# Your assignment
Locate all lines in the data below that hold "STAI" and show them.

Top of The records

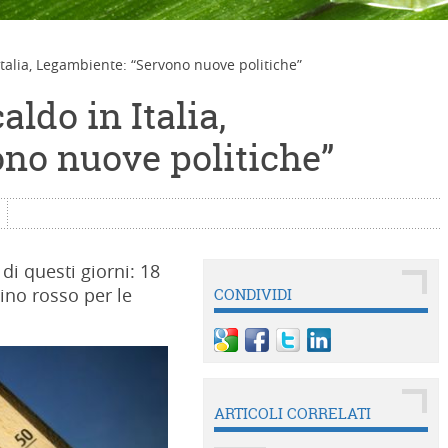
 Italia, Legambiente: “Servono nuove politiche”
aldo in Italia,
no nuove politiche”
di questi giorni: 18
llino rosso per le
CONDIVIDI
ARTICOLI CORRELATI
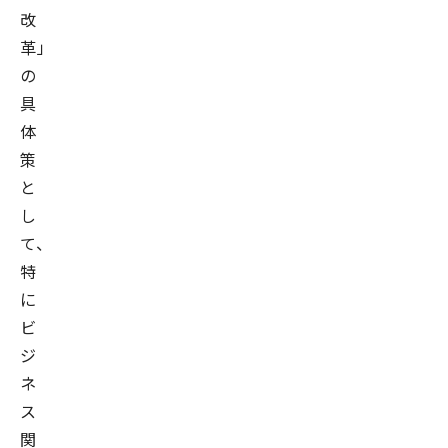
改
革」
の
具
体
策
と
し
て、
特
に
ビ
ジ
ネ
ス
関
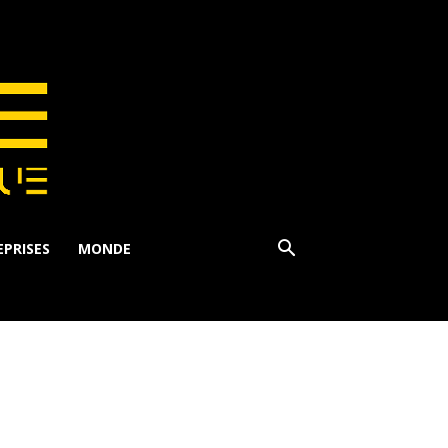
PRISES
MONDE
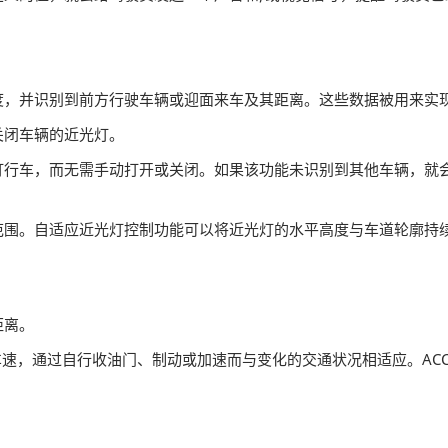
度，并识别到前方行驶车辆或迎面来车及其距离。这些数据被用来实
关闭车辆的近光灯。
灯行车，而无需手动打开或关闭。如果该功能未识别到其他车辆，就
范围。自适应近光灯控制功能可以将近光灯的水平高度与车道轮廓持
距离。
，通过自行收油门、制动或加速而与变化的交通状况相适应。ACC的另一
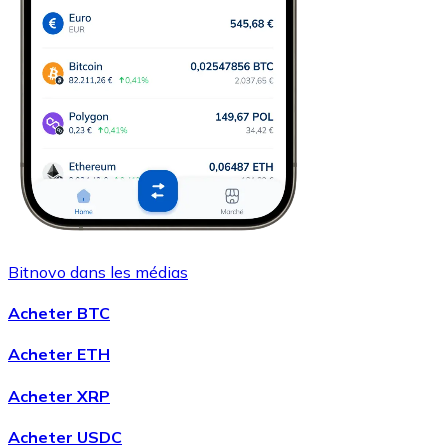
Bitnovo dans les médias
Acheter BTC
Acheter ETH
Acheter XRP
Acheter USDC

Bottom of The records
Top of The records

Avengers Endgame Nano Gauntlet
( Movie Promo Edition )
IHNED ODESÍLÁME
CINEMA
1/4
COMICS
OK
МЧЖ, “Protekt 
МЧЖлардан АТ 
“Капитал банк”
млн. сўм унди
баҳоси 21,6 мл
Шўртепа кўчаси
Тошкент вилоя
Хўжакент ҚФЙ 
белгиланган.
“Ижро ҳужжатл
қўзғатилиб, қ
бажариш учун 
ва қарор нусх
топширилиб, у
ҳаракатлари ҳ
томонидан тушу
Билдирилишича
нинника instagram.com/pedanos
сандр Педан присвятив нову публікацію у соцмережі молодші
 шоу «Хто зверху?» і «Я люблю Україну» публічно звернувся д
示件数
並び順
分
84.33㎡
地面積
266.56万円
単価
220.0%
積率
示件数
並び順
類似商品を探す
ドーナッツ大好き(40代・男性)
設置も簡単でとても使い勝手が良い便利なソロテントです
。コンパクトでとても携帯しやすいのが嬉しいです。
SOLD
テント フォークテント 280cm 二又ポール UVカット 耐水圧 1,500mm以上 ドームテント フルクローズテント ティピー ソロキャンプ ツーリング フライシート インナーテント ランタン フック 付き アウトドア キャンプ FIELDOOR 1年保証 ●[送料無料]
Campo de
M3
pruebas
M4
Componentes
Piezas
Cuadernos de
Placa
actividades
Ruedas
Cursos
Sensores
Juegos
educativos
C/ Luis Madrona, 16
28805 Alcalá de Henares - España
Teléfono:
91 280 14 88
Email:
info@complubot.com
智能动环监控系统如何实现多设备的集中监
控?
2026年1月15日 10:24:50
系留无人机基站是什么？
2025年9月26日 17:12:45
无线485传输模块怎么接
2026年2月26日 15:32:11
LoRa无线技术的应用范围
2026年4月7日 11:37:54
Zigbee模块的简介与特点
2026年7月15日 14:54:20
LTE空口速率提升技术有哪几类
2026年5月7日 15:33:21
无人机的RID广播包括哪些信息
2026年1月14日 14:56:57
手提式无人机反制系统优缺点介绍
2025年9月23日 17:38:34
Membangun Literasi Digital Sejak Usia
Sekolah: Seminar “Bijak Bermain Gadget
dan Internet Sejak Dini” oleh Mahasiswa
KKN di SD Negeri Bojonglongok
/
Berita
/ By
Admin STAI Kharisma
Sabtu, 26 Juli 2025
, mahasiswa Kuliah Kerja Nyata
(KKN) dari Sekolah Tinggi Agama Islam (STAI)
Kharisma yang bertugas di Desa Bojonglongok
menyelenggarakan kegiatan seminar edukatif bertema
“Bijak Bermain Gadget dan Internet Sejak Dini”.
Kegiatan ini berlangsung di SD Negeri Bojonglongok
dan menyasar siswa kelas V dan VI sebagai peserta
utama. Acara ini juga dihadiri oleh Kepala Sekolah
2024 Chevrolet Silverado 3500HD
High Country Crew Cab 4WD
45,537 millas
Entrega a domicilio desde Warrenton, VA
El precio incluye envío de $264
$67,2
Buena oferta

Bottom of The records

# Task result
Admin STAI Kharisma
(KKN) dari Sekolah Tinggi Agama Islam (STAI)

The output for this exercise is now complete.